The Problem of In Control but Out of Specifications

February 2020

(Note: all the previous SPC Knowledge Base in the control charts basics category are listed on the right-hand side. Select “SPC Knowledge Base” to go to the SPC Knowledge Base homepage Select this link for information on the SPC for Excel software.)

specYour process is consistent and predictable. It is in statistical control. It is creating a homogeneous product stream – minute by minute, hour by hour, day by day – only common causes of variation are present. Very rarely do you have a special cause of variation to deal with. Life is good from that perspective.

There is just one problem. This wonderfully, consistent process produces out of specification material sometimes. How do you handle this out of specification material? There are two common things that people try. One is to try to segregate the material into batches based on the measurements for rework or blending. The other is to adjust the process to compensate for the out of specification product. This publication shows why these two things do not work.

The reality is that your customer is going to receive material from the lower control limit to the upper control limit, regardless of what you do. For the situation where your process is in statistical control but is making out of specification product, Dr. Donald Wheeler said the following:

“So until you figure out how to reduce the process variation, and as long as the production process remains unchanged, the only rational action is to ship everything”

Imagine that – shipping out of specification product to a customer. You have the courage to do that? In this situation, you are already doing it!

In this Issue:

The information in this publication is adapted from Dr. Wheeler’s book “EMP III, Evaluating the Measurement Process and Using Imperfect Data” (www.spcpress.com). This book should be part of your library.

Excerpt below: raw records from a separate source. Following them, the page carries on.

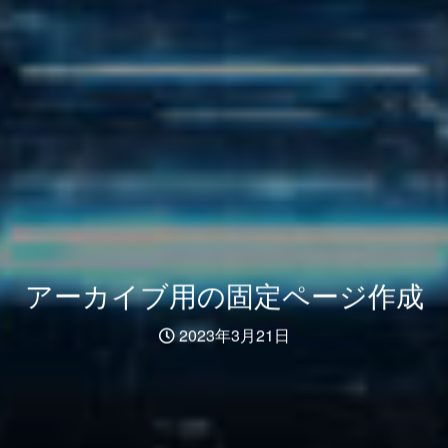
アーカイブ用の固定ページ作成
2023年3月21日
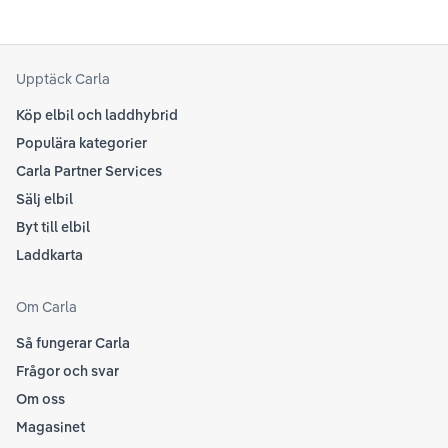
att kolla Teslas officiella supportsidor för den
din
senaste informationen.
att
som
Upptäck Carla
Köp elbil och laddhybrid
Populära kategorier
Carla Partner Services
Sälj elbil
Byt till elbil
Laddkarta
Om Carla
Så fungerar Carla
Frågor och svar
Om oss
Magasinet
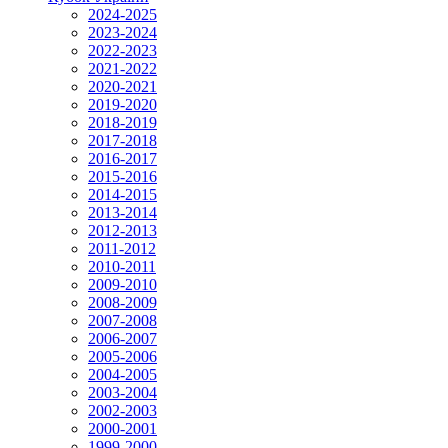
2024-2025
2023-2024
2022-2023
2021-2022
2020-2021
2019-2020
2018-2019
2017-2018
2016-2017
2015-2016
2014-2015
2013-2014
2012-2013
2011-2012
2010-2011
2009-2010
2008-2009
2007-2008
2006-2007
2005-2006
2004-2005
2003-2004
2002-2003
2000-2001
1999-2000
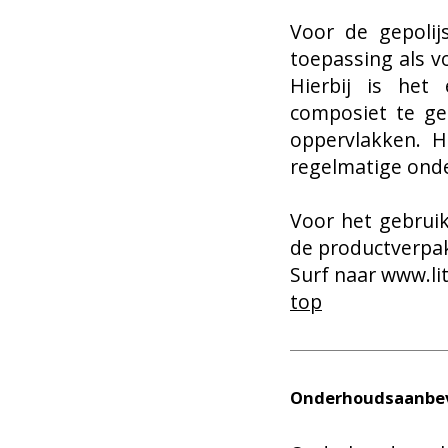
Voor de gepolij
toepassing als v
Hierbij is het
composiet te ge
oppervlakken. H
regelmatige onde
Voor het gebruik
de productverpa
Surf naar
www.lit
top
Onderhoudsaanbev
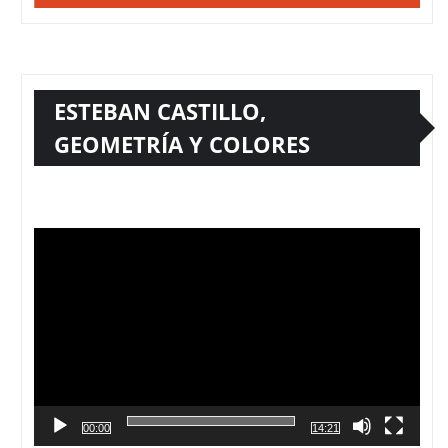
ESTEBAN CASTILLO,
GEOMETRÍA Y COLORES
Reproductor
de
vídeo
00:00
14:21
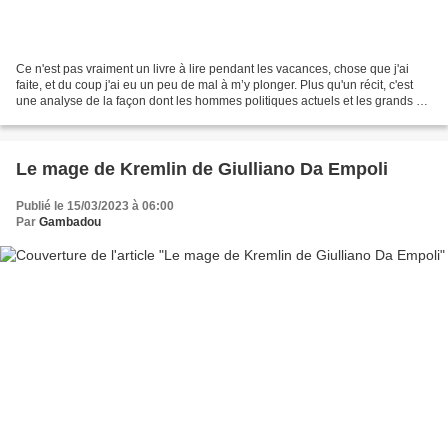
Ce n'est pas vraiment un livre à lire pendant les vacances, chose que j'ai
faite, et du coup j'ai eu un peu de mal à m’y plonger. Plus qu'un récit, c'est
une analyse de la façon dont les hommes politiques actuels et les grands de
ce monde fonctionnent....
Le mage de Kremlin de Giulliano Da Empoli
Publié le 15/03/2023 à 06:00
Par
Gambadou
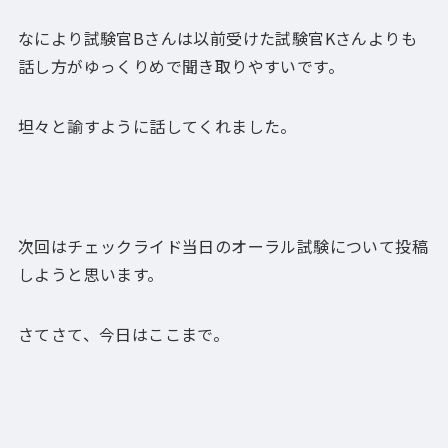
なにより試験官Bさんは以前受けた試験官Kさんよりも
話し方がゆっくりめで聞き取りやすいです。
坦々と諭すように話してくれました。
次回はチェックライド当日のオーラル試験について投稿
しようと思います。
さてさて、今日はここまで。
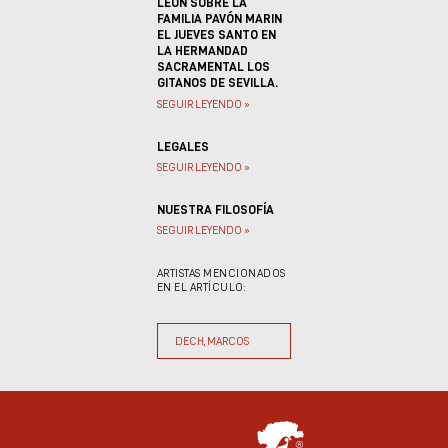
LEÓN SOBRE LA
FAMILIA PAVÓN MARIN
EL JUEVES SANTO EN
LA HERMANDAD
SACRAMENTAL LOS
GITANOS DE SEVILLA.
SEGUIR LEYENDO »
LEGALES
SEGUIR LEYENDO »
NUESTRA FILOSOFÍA
SEGUIR LEYENDO »
ARTISTAS MENCIONADOS
EN EL ARTÍCULO:
DECH, MARCOS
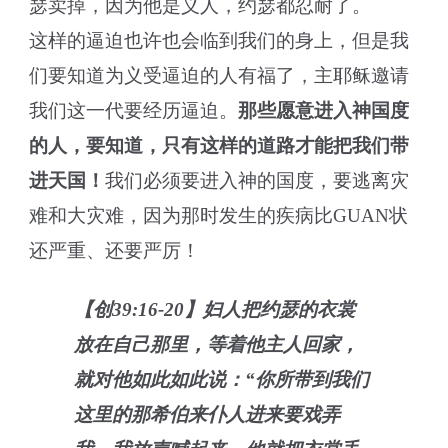
瑟卖掉，因为他是义人，约瑟都忍耐了。
这样的逼迫也许也会临到我们的身上，但是我
们要知道为义受逼迫的人有福了，主耶稣邀请
我们这一代要经历逼迫。
那些愿意进入神国度
的人，要知道，只有这样的道路才能把我们带
进天国！
我们必须要进入神的国度，要逃离灾
难和大灾难，因为那时发生的疾病比GUAN状
还严重、还要严厉！
【创39:16-20】妇人把约瑟的衣裳
放在自己那里，等着他主人回家，
就对他如此如此说：“你所带到我们
这里的那希伯来仆人进来要戏弄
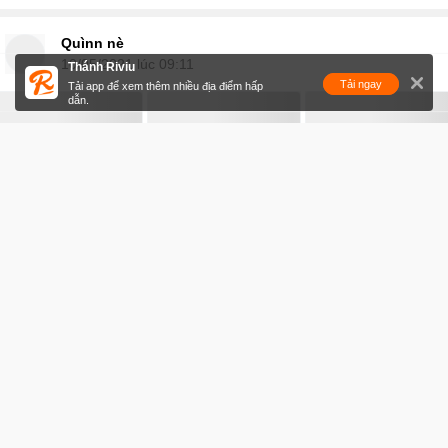
Quìnn nè
10/05/2021 lúc 09:11
Thánh Riviu
Tải ngay
Tải app để xem thêm nhiều địa điểm hấp
dẫn.
+3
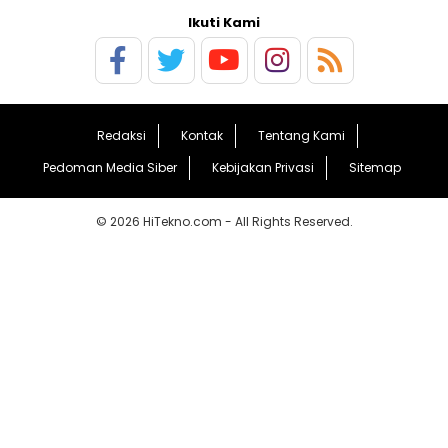
Ikuti Kami
Redaksi
Kontak
Tentang Kami
Pedoman Media Siber
Kebijakan Privasi
Sitemap
© 2026 HiTekno.com - All Rights Reserved.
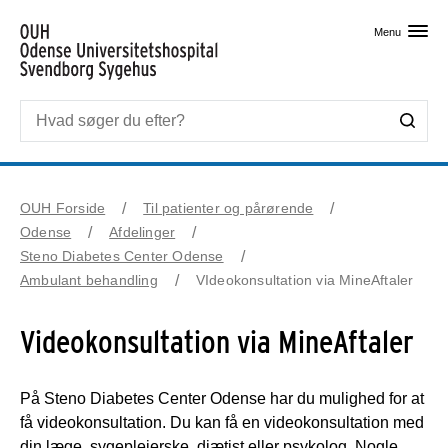
Skip til primært indhold
Menu
OUH Forside
Til patienter og pårørende
Odense
Afdelinger
Steno Diabetes Center Odense
Ambulant behandling
VIdeokonsultation via MineAftaler
Videokonsultation via MineAftaler
På Steno Diabetes Center Odense har du mulighed for at
få videokonsultation. Du kan få en videokonsultation med
din læge, sygeplejerske, diætist eller psykolog. Nogle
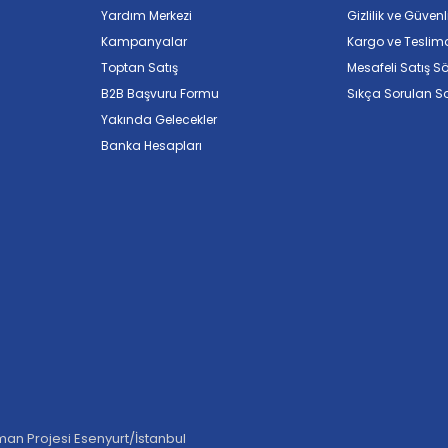
Yardım Merkezi
Gizlilik ve Güvenl
Kampanyalar
Kargo ve Teslim
Toptan Satış
Mesafeli Satış S
B2B Başvuru Formu
Sıkça Sorulan So
Yakında Gelecekler
Banka Hesapları
an Projesi Esenyurt/İstanbul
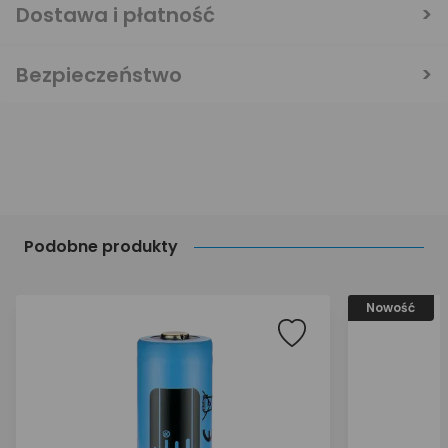
Dostawa i płatność
Bezpieczeństwo
Podobne produkty
Nowość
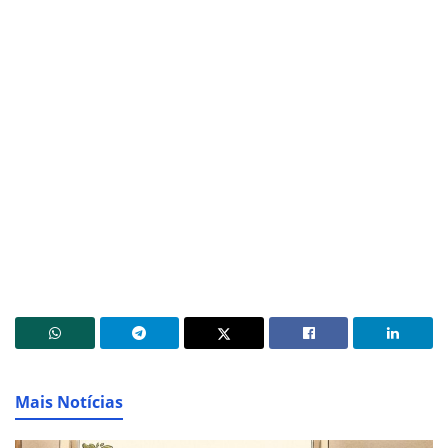
Mais Notícias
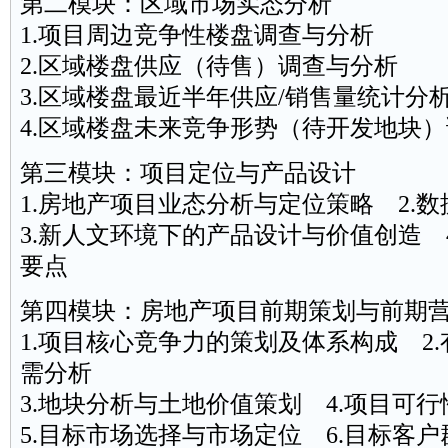
第二模块：区域市场实态分析
1.项目周边竞争性楼盘调查与分析
2.区域楼盘供应（待售）调查与分析
3.区域楼盘最近半年供应/销售量统计分
4.区域楼盘未来竞争形势（待开发地块
第三模块：项目定位与产品设计
1.房地产项目业态分析与定位策略 2.
3.新人文环境下的产品设计与价值创造 
要点
第四模块：房地产项目前期策划与前期
1.项目核心竞争力的策划及体系构成 2
需分析
3.地块分析与土地价值策划 4.项目可
5.目标市场选择与市场定位 6.目标客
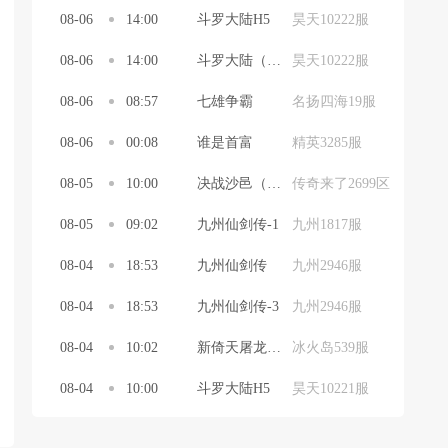
08-06
14:00
斗罗大陆H5
昊天10222服
08-06
14:00
斗罗大陆（新）
昊天10222服
08-06
08:57
七雄争霸
名扬四海19服
08-06
00:08
谁是首富
精英3285服
08-05
10:00
决战沙邑（传奇来了）
传奇来了2699区
08-05
09:02
九州仙剑传-1
九州1817服
08-04
18:53
九州仙剑传
九州2946服
08-04
18:53
九州仙剑传-3
九州2946服
08-04
10:02
新倚天屠龙记H5（新）
冰火岛539服
08-04
10:00
斗罗大陆H5
昊天10221服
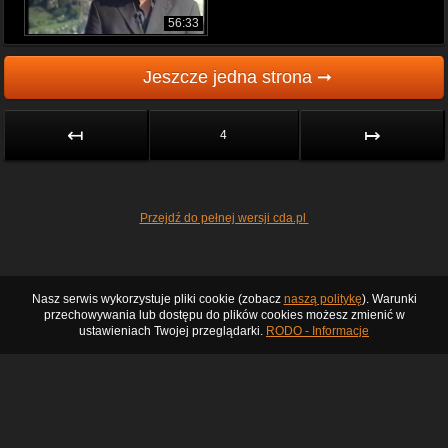
56:33
Jeszcze jedna strona ➞
↤
↦
4
Przejdź do pełnej wersji cda.pl
Nasz serwis wykorzystuje pliki cookie (zobacz
naszą politykę
). Warunki
przechowywania lub dostępu do plików cookies możesz zmienić w
ustawieniach Twojej przeglądarki.
RODO - Informacje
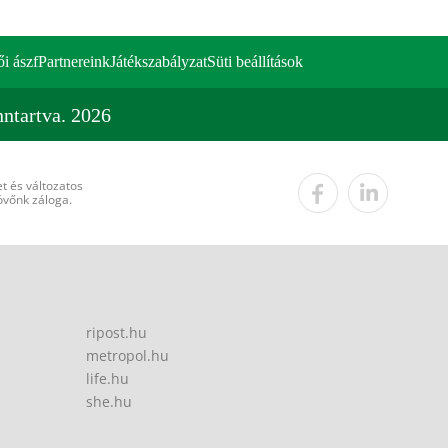
ői ászf
Partnereink
Játékszabályzat
Süti beállítások
ntartva. 2026
t és változatos
övőnk záloga.
ripost.hu
metropol.hu
life.hu
she.hu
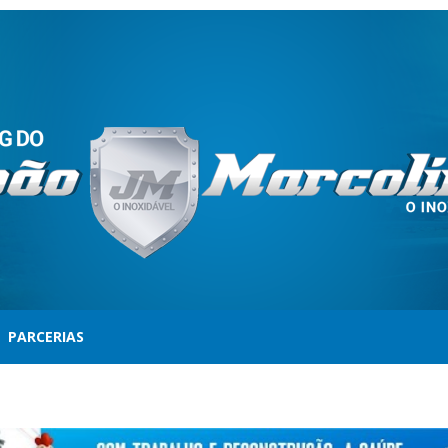
PARCERIAS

Please feel free to leave a comment at the end of this publication. You can also download a copy of this publication at this link.

Our Process

Our process is a continuous process. A sample is taken every hour and tested for a key quality characteristic, X. The best way to begin to understand what is happening in any process is to create a control chart based on the results. The data for the last 100 hours are shown in Table 1 below. The specifications for our process are 87 to 91 with a process aim of 89.

Table 1: Hourly Process Data

Sample X Sample X Sample X Sample X
1 90 26 88 51 86 76 88
2 86 27 91 52 88 77 87
3 92 28 89 53 88 78 88
4 90 29 88 54 92 79 88
5 89 30 91 55 86 80 91
6 90 31 90 56 88 81 89
7 89 32 91 57 89 82 85
8 88 33 90 58 92 83 88
9 91 34 90 59 90 84 90
10 90 35 87 60 88 85 89
11 84 36 91 61 91 86 86
12 89 37 90 62 92 87 89
13 87 38 87 63 89 88 94
14 90 39 89 64 89 89 91
15 87 40 88 65 90 90 88
16 89 41 88 66 89 91 87
17 88 42 91 67 92 92 88
18 87 43 91 68 90 93 91
19 91 44 89 69 91 94 89
20 90 45 90 70 87 95 86
21 91 46 88 71 88 96 92
22 92 47 89 72 88 97 88
23 92 48 91 73 90 98 87
24 88 49 87 74 89 99 89
25 87 50 87 75 90 100 89

Process Control Charts

The data in Table 1 can be analyzed using an individuals (X-mR) control chart. The X chart is shown in Figure 1. The moving range chart is shown in Figure 2. What do these two charts tell you about the process?

Figure 1: X Control Chart for Process Data

X Chart

Figure 2: mR Control Chart for Process Data

mR Chart

Both charts are in statistical control. There are no special causes of variation. This means that we can use the past, as defined by the control limits, to predict what will happen in the future. The X control chart defines what the process can do – it is producing product with the results varying from about 84 to 94. This is what we should expect the process to do in the future.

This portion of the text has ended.